Director: Masud Kimiai
Cast: Behrouz Vossoughi, Bahman Mofid, Fariba Khatami, Hassan Shahin, Mohsen Mahdavi
Reza Motori is a 1970 Iranian drama film directed by Masud Kimiai, starring Behrouz Vossoughi in a dual-identity thriller set against the Tehran underworld. Running eighty minutes, it blends sharp social commentary with a plot that turns on mistaken identity, stolen money, and an unexpected romance.
What is Reza Motori 1349 Tele (BandMoviez com about?

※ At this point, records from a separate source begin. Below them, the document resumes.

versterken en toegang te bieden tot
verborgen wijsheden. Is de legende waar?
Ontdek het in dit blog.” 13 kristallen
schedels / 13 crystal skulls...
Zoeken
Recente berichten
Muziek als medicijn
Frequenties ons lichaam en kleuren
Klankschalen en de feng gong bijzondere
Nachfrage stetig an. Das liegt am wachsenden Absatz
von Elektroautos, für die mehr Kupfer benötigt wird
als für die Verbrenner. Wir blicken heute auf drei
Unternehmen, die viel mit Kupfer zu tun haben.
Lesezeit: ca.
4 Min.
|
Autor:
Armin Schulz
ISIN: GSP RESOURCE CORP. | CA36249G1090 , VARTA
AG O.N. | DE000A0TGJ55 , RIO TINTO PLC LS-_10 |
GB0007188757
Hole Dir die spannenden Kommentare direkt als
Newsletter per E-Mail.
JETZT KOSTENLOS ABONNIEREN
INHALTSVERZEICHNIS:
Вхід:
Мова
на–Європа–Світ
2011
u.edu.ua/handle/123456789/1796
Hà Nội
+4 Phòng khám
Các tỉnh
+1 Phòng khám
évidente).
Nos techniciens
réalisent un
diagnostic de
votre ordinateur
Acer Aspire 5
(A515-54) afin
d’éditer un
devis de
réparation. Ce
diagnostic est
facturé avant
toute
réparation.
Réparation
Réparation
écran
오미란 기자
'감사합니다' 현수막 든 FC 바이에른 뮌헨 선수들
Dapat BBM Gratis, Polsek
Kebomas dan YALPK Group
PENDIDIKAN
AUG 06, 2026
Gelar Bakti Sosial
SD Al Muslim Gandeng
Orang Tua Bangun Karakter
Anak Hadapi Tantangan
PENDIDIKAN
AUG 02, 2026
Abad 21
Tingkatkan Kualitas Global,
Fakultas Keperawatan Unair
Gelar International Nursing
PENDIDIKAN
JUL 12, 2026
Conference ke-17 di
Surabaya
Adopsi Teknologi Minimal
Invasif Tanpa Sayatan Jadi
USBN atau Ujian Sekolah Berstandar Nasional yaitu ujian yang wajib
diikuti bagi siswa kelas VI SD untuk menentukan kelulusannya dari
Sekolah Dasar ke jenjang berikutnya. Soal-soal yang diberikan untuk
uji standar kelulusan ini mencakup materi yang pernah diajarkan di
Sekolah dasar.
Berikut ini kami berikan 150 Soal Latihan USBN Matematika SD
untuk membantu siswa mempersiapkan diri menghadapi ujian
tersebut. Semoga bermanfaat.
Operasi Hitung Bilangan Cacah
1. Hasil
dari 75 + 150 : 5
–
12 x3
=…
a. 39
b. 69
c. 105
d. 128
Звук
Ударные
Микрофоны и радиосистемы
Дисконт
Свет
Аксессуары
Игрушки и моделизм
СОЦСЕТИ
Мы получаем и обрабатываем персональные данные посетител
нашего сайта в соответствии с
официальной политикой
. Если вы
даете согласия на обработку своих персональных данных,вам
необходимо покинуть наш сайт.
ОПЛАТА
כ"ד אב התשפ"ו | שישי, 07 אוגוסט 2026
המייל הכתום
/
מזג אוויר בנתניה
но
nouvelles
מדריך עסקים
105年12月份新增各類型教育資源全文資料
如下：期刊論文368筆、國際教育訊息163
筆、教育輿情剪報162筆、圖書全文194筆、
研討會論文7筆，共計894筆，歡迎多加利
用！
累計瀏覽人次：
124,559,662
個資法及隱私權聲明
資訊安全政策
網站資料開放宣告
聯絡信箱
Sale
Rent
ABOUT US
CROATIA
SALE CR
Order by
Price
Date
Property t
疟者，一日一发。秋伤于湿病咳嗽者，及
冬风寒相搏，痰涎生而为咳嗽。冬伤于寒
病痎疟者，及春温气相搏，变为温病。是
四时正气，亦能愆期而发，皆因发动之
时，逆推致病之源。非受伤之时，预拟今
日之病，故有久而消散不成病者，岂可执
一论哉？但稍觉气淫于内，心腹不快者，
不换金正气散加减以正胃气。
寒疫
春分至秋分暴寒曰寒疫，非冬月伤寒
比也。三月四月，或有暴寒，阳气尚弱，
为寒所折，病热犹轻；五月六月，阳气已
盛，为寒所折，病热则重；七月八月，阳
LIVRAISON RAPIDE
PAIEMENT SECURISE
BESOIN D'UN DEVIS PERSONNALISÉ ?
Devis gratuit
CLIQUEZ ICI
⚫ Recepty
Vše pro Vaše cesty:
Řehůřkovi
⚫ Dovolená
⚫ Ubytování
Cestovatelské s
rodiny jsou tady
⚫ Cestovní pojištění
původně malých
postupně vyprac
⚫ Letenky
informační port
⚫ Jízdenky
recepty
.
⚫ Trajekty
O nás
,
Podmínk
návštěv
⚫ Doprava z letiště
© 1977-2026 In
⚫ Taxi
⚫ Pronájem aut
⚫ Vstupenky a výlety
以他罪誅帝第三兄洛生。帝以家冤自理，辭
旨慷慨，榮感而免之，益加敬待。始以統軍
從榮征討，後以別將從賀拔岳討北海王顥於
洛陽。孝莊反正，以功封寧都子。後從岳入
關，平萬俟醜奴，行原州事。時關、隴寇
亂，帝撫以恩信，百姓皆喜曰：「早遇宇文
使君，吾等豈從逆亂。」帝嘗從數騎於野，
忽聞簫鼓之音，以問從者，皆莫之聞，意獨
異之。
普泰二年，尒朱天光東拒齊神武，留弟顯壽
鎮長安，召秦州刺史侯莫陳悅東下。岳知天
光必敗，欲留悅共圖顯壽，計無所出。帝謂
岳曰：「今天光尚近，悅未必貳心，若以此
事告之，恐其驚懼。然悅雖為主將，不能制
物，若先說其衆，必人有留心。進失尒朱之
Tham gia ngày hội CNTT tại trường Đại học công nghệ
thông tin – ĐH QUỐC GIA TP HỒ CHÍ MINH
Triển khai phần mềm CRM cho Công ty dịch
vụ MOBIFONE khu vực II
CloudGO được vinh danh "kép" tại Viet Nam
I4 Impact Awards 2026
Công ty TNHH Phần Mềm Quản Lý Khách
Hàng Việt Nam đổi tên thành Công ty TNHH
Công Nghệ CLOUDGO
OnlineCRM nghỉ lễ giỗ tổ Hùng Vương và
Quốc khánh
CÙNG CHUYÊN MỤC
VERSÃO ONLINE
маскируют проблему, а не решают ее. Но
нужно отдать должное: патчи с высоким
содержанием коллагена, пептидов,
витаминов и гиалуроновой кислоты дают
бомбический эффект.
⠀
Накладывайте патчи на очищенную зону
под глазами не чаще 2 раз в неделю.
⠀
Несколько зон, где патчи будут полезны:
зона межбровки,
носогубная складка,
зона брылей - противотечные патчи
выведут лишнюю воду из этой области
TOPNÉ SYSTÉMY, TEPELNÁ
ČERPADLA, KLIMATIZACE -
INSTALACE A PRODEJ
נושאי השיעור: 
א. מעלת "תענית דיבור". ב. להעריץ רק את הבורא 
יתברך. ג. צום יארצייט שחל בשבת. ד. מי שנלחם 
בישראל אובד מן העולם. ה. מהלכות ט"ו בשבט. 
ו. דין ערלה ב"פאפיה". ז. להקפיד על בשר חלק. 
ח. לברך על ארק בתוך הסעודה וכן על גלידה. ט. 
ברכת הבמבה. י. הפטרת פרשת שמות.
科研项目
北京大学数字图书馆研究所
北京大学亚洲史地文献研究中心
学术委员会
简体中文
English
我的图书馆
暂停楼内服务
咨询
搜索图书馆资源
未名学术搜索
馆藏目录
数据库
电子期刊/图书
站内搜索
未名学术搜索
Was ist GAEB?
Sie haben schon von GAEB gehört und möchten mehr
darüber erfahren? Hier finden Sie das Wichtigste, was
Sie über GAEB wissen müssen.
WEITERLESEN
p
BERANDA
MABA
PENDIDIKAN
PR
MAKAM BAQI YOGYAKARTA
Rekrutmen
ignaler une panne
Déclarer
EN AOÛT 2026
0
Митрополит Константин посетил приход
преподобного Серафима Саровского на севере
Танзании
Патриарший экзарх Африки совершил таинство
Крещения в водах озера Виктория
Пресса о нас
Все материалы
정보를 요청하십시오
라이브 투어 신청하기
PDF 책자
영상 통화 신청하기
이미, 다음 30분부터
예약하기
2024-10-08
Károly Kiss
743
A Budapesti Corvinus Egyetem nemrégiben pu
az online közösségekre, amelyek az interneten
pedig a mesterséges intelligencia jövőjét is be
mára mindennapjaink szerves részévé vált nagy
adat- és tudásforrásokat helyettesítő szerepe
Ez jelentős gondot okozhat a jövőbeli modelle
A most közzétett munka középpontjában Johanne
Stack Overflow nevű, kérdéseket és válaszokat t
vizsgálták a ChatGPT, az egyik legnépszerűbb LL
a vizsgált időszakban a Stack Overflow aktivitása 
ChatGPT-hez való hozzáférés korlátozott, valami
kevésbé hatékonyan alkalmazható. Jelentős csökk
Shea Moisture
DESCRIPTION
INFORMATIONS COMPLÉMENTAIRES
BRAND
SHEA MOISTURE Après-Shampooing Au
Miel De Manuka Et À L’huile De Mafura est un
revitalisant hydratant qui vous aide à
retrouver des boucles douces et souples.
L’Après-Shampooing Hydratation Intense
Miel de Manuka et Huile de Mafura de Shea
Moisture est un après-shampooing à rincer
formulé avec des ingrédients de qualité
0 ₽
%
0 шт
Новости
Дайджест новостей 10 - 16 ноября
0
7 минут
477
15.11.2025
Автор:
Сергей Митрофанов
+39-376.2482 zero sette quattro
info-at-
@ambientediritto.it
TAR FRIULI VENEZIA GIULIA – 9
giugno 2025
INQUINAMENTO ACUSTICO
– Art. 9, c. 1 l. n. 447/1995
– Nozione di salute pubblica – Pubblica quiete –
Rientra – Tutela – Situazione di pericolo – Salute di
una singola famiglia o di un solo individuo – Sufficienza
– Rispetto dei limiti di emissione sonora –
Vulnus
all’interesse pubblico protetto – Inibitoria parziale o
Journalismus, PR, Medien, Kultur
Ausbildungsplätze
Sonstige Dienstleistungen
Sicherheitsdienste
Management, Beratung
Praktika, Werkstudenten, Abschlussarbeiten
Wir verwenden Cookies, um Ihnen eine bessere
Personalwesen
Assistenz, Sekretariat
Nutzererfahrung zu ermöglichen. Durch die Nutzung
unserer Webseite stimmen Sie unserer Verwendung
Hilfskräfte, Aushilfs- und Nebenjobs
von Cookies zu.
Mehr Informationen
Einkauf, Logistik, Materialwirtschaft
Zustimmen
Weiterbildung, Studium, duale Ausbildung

A streetwise motorcyclist named Reza has managed to convince authorities he is mentally unfit, escaping confinement and then pulling off a factory robbery with a trusted accomplice. Everything shifts when a young literary man — strikingly similar in appearance to Reza — arrives at the same institution intending to document the lives of its patients. The staff mistake him for the escaped criminal and lock him away. Free and living under a borrowed name, Reza slips into the writer's life and encounters the man's fiancée. What begins as cold opportunism softens as Reza develops genuine feelings for her. He becomes determined to return the stolen money and walk away clean, yet the people around him have no intention of letting that happen. The film holds its tension not through action set-pieces but through character — watching a man caught between the life he knows and the one he briefly glimpses.
Cast & crew
Behrouz Vossoughi carries the dual burden of the film, bringing both menace and vulnerability to Reza. Bahman Mofid and Fariba Khatami provide strong support, while Hassan Shahin, Mohsen Mahdavi, Mahmood Tehrani, Parvin Malakuti, and Hamide Kheyrabadi round out an ensemble that was central to Iranian popular cinema of the era.
Context & significance
Masud Kimiai emerged in the late 1960s as one of the architects of the Iranian New Wave, a movement that replaced melodrama with grittier, street-level storytelling. Reza Motori arrived in 1970 and became a landmark of that current — a film about a man society has written off who finds himself holding a mirror to a more privileged life. For diaspora viewers, the film carries the texture of a Tehran that no longer physically exists: its sounds, its back alleys, its codes of loyalty among marginalised men. Watching it today is both a piece of film history and an act of cultural memory, connecting second- and third-generation Iranians abroad to a pre-revolution cinematic tradition they may know only by reputation.